The Call of the King 2: Lose Your Life

For Meditation 

Most commentators see this passage in Luke as the central “hinge” that holds the two parts of Luke together. In the first part that we have been exploring since January, the central question is “Who is this man?” Jesus is teaching and behaving and acting in ways that evoke amazement and bewildered questions about his identity. Over those chapters, Luke is building a case that this person is none other than the promised Messiah and the incarnate Son of God. All those questions of identity culminate in Luke 9:18 when Jesus takes the question that everyone has been asking about him and turns it back onto his disciples: “Who do you say that I am?” The disciples mumble a few ways that others have answered that question. But Jesus won’t relent. “What about you?” he asks. Peter blurts out, “The Christ (Messiah) of God!” Finally, the answer is clear! 
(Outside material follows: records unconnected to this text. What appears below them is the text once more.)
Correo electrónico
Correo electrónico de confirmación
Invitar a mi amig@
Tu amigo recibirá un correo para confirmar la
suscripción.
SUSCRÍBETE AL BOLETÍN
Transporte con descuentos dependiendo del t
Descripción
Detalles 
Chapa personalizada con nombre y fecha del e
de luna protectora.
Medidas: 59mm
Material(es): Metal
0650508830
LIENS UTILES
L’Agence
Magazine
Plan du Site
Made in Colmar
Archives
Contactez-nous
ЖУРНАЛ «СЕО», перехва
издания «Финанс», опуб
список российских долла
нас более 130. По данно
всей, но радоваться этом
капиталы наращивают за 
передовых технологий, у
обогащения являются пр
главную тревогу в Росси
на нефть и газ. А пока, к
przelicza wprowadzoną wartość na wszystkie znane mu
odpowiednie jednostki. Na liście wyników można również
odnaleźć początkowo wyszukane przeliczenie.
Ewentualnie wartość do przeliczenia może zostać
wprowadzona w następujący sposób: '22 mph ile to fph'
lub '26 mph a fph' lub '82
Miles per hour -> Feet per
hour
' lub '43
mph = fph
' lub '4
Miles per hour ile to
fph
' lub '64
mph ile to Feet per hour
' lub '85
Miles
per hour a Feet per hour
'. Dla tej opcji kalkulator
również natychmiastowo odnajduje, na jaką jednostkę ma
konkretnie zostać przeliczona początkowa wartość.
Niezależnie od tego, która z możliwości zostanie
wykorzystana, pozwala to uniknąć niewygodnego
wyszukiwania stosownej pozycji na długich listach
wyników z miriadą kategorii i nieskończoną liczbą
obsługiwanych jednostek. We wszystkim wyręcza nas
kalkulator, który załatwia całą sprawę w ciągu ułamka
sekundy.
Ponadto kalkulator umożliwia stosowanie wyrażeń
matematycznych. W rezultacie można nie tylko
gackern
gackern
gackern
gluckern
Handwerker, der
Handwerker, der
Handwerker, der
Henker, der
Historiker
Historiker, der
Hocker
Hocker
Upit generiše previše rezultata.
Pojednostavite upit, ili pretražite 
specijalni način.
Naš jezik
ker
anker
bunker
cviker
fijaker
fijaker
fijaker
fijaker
But now, instead of congratulating the disciples for figuring out who he is, Jesus goes on to talk openly about his own suffering and death (9:21-22). This is the introduction to the second part of Luke, which is preoccupied with the question of what Jesus has come to do. And the answer to that question is given right here in these verses: he has come to suffer and die for his people, and also to gather a community who will follow after him in the same way. Jesus is not just looking for believers, he is looking for disciples. People who don’t just confess in their hearts that Jesus is the Christ, but those who are also then willing to abandon all and follow him on the way to the cross. 

Are you ready to confess with your own mouth who Jesus is? And are you prepared to follow him wherever he leads, even unto death? Those are the questions we’ll be exploring this Sunday.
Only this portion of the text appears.